The Memory T Cell Response to West Nile Virus in Symptomatic Humans following Natural Infection Is Not Influenced by Age and Is Dominated by a Restricted Set of CD8+ T Cell Epitopes
Author(s) -
Robin Parsons,
Alina Lelic,
Lisa Hayes,
Alexandra Carter,
Laura Marshall,
Carole Evelegh,
Michael Drebot,
Maya Andonova,
Curtis McMurtrey,
William H. Hildebrand,
Mark Loeb,
Jonathan L. Bramson
Publication year - 2008
Publication title -
the journal of immunology
Language(s) - English
Resource type - Journals
SCImago Journal Rank - 2.737
H-Index - 372
eISSN - 1550-6606
pISSN - 0022-1767
DOI - 10.4049/jimmunol.181.2.1563
Subject(s) - epitope , t cell , virology , biology , cd8 , cytotoxic t cell , immunology , immune system , west nile virus , virus , cell , antigen , genetics , in vitro
We examined the West Nile virus (WNV)-specific T cell response in a cohort of 52 patients with symptomatic WNV infections, including neuroinvasive and non-invasive disease.

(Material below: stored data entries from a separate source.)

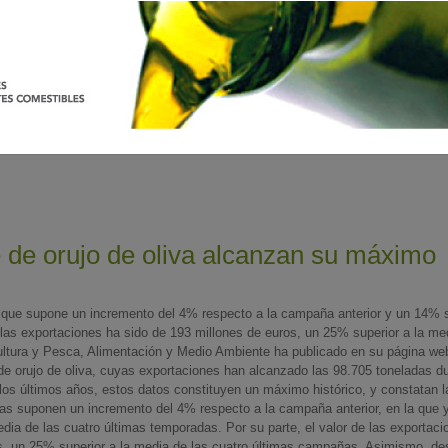
e de orujo de oliva alcanzan su máximo
o que supone un incremento del 4% respecto a la campaña anterior y un 14% 
 las exportaciones ha sido de 193 millones de euros, un 25% superior a la me
cultura y Pesca, Alimentación y Medio Ambiente ha publicado en su página we
 de orujo de oliva, cuyas exportaciones han alcanzado las 98.705 toneladas d
os últimos años, estos datos constituyen un máximo histórico, y constatan l
das suponen un incremento del 4% respecto a la campaña anterior, en la que 
edia de las cuatro últimas temporadas. Por su parte, el valor de las exportaci
os, un 25% superior a la media de las cuatro últimas campañas. Asimismo, de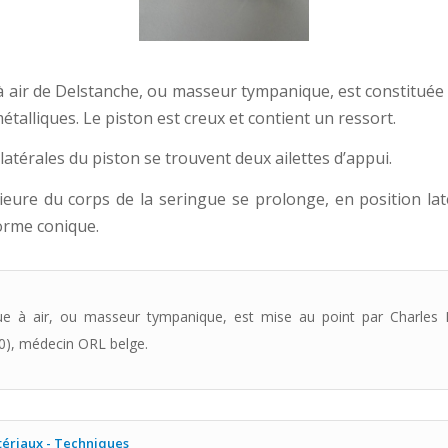
à air de Delstanche, ou masseur tympanique, est constituée 
étalliques. Le piston est creux et contient un ressort.
 latérales du piston se trouvent deux ailettes d’appui.
rieure du corps de la seringue se prolonge, en position lat
orme conique.
ue à air, ou masseur tympanique, est mise au point par Charles
0), médecin ORL belge.
ériaux - Techniques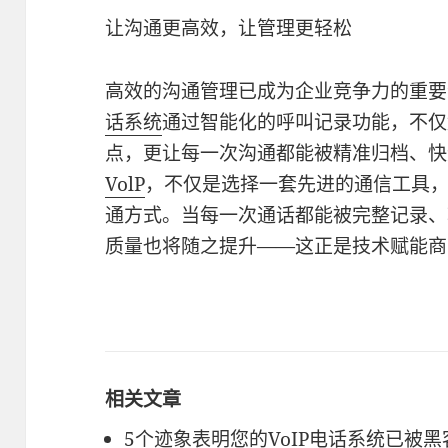
让沟通更高效，让管理更轻松
高效的沟通管理已成为企业竞争力的重要
话系统
通过智能化的呼叫记录功能，不仅
点，更让每一次沟通都能被精准归档、快
VolP
，不仅是选择一套先进的通信工具
通方式。当每一次通话都能被完整记录、
质量也将随之提升——这正是技术赋能商
相关文章
5个迹象表明您的VoIP电话系统已被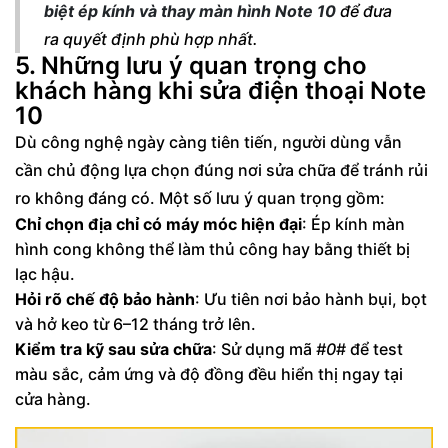
biệt ép kính và thay màn hình Note 10
để đưa
ra quyết định phù hợp nhất.
5. Những lưu ý quan trọng cho
khách hàng khi sửa điện thoại Note
10
Dù công nghệ ngày càng tiên tiến, người dùng vẫn
cần chủ động lựa chọn đúng nơi sửa chữa để tránh rủi
ro không đáng có. Một số lưu ý quan trọng gồm:
Chỉ chọn địa chỉ có máy móc hiện đại
: Ép kính màn
hình cong không thể làm thủ công hay bằng thiết bị
lạc hậu.
Hỏi rõ chế độ bảo hành
: Ưu tiên nơi bảo hành bụi, bọt
và hở keo từ 6–12 tháng trở lên.
Kiểm tra kỹ sau sửa chữa
: Sử dụng mã
#0
# để test
màu sắc, cảm ứng và độ đồng đều hiển thị ngay tại
cửa hàng.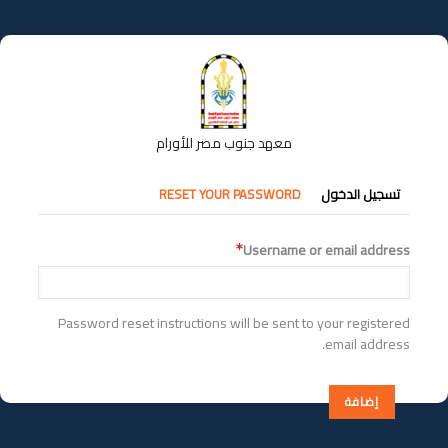
تجاوز
إلى
المحتوى
الرئيسي
معهد جنوب مصر للأورام
التبويبات
تسجيل الدخول
RESET YOUR PASSWORD
الأساسية
Username or email address
Password reset instructions will be sent to your registered
email address.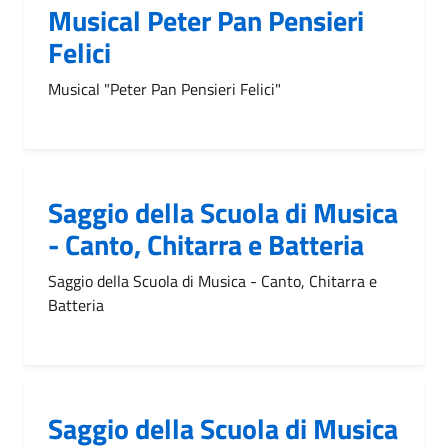
Musical Peter Pan Pensieri
Felici
Musical "Peter Pan Pensieri Felici"
Saggio della Scuola di Musica
- Canto, Chitarra e Batteria
Saggio della Scuola di Musica - Canto, Chitarra e
Batteria
Saggio della Scuola di Musica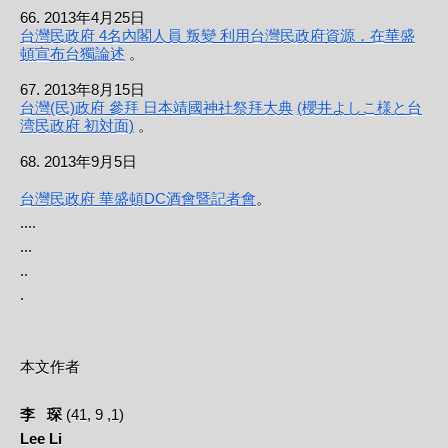
66. 2013年4月25日
台灣民政府 4名內閣人員 叛變 利用台灣民政府資源，在華盛
頓宣布台獨論述
。
67. 2013年8月15日
台灣(民)政府 參拜 日本靖國神社祭拜大典
(櫻井よしこ様と台
湾民政府 初対面)
。
68. 2013年9月5日
台灣民政府 華盛頓DC酒會暨記者會
。
....
...
..
.
本文作者
李 琛
(41, 9 ,1)
Lee Li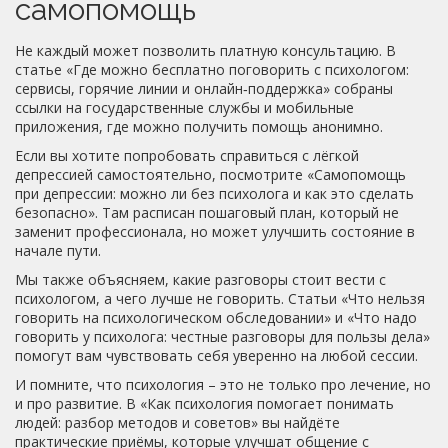
самопомощь
Не каждый может позволить платную консультацию. В
статье «Где можно бесплатно поговорить с психологом:
сервисы, горячие линии и онлайн‑поддержка» собраны
ссылки на государственные службы и мобильные
приложения, где можно получить помощь анонимно.
Если вы хотите попробовать справиться с лёгкой
депрессией самостоятельно, посмотрите «Самопомощь
при депрессии: можно ли без психолога и как это сделать
безопасно». Там расписан пошаговый план, который не
заменит профессионала, но может улучшить состояние в
начале пути.
Мы также объясняем, какие разговоры стоит вести с
психологом, а чего лучше не говорить. Статьи «Что нельзя
говорить на психологическом обследовании» и «Что надо
говорить у психолога: честные разговоры для пользы дела»
помогут вам чувствовать себя уверенно на любой сессии.
И помните, что психология – это не только про лечение, но
и про развитие. В «Как психология помогает понимать
людей: разбор методов и советов» вы найдёте
практические приёмы, которые улучшат общение с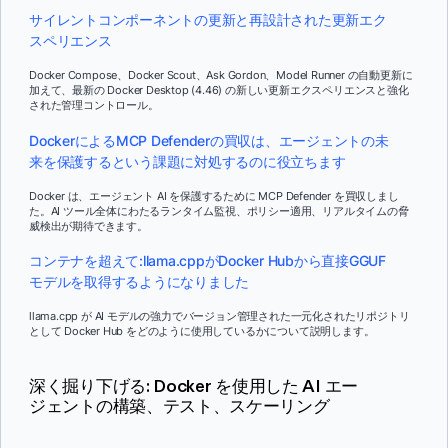
サイレントコンポーネントの更新と再設計された更新エク
スペリエンス
Docker Compose、Docker Scout、Ask Gordon、Model Runner の自動更新に
加えて、最新の Docker Desktop (4.46) の新しい更新エクスペリエンスと強化
された管理コントロール。
DockerによるMCP Defenderの買収は、エージェントの未
来を保護するという課題に対処するのに役立ちます
Docker は、エージェント AI を保護するために MCP Defender を買収しまし
た。AI ツール全体にわたるランタイム監視、ポリシー適用、リアルタイムの脅
威検出が期待できます。
コンテナを超えて:llama.cppがDocker Hubから直接GGUF
モデルを取得するようになりました
llama.cpp が AI モデルの強力でバージョン管理された一元化されたリポジトリ
として Docker Hub をどのように使用しているかについて説明します。
深く掘り下げる: Docker を使用した AI エー
ジェントの構築、テスト、スケーリング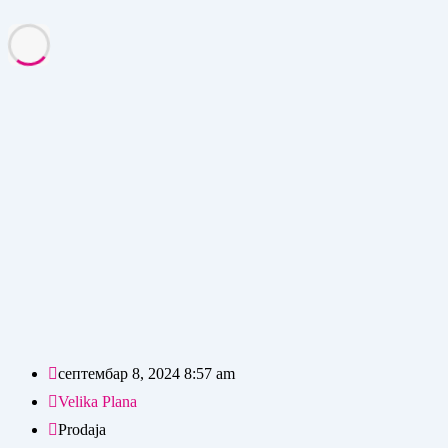
септембар 8, 2024 8:57 am
Velika Plana
Prodaja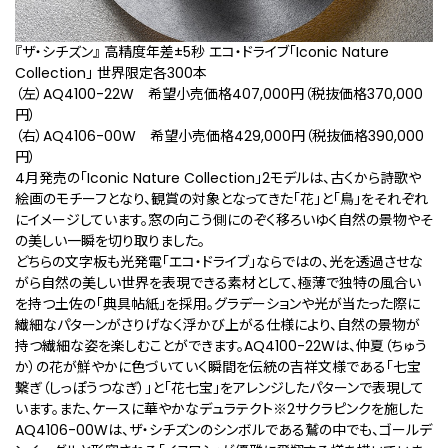
『ザ・シチズン』 高精度年差±5秒 エコ・ドライブ「Iconic Nature
Collection」 世界限定各300本
（左）AQ4100-22W 希望小売価格407,000円（税抜価格370,000
円）
（右）AQ4106-00W 希望小売価格429,000円（税抜価格390,000
円）
4月発売の「Iconic Nature Collection」2モデルは、古くから詩歌や
絵画のモチーフとなり、観賞の対象となってきた「花」と「鳥」をそれぞれ
にイメージしています。窓の向こう側にのぞく移ろいゆく自然の景物やそ
の美しい一瞬を切り取りました。
どちらの文字板も光発電「エコ・ドライブ」ならではの、光を透過させな
がら自然の美しい世界を表現できる素材として、極薄で独特の風合い
を持つ土佐の「典具帖紙」を採用。グラデーションや光が当たった際に
繊細なパターンがさりげなく浮かび上がる仕様により、自然の景物が
持つ繊細な姿を楽しむことができます。AQ4100-22Wは、仲夏（ちゅう
か）の花が鮮やかに色づいていく瞬間を伝統の吉祥文様である「七宝
繋ぎ（しっぽうつなぎ）」と「花七宝」をアレンジしたパターンで表現して
います。また、ケースに華やかなデュラテクト
※2
サクラピンクを施した
AQ4106-00Wは、ザ・シチズンのシンボルである鷲の中でも、ゴールデ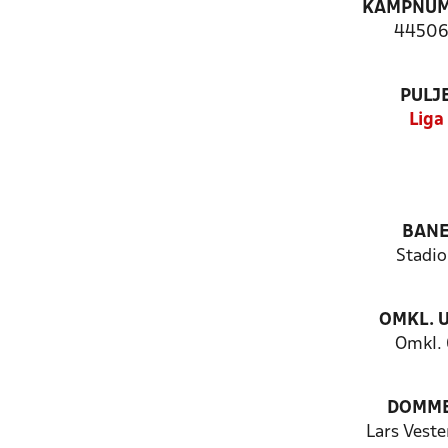
KAMPNU
44506
PULJ
Liga
BAN
Stadio
OMKL. 
Omkl.
DOMM
Lars Vest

Although all virus proteins were shown to contain T cell epitopes, certain proteins, such as E, were more commonly targeted by the T cell response. Most patients exhibited reactivity toward 3-4 individual WNV peptides; however, several patients exhibited reactivity toward >10 individual peptides. The relative hierarchy of T cell reactivities in all patients showed a fixed pattern that was sustained throughout the 12-mo period of the current study. Surprisingly, we did not observe any relationship between age and either the breadth or magnitude of the T cell response following infection. We also did not observe a relationship between disease severity and either the breadth or magnitude of the T cell response. The T cell epitopes were distributed in a non-random fashion across the viral polyprotein and a limited number of epitopes appeared to dominate the CD8(+) T cell response within our cohort. These data provide important new insight into the T cell response against WNV in humans.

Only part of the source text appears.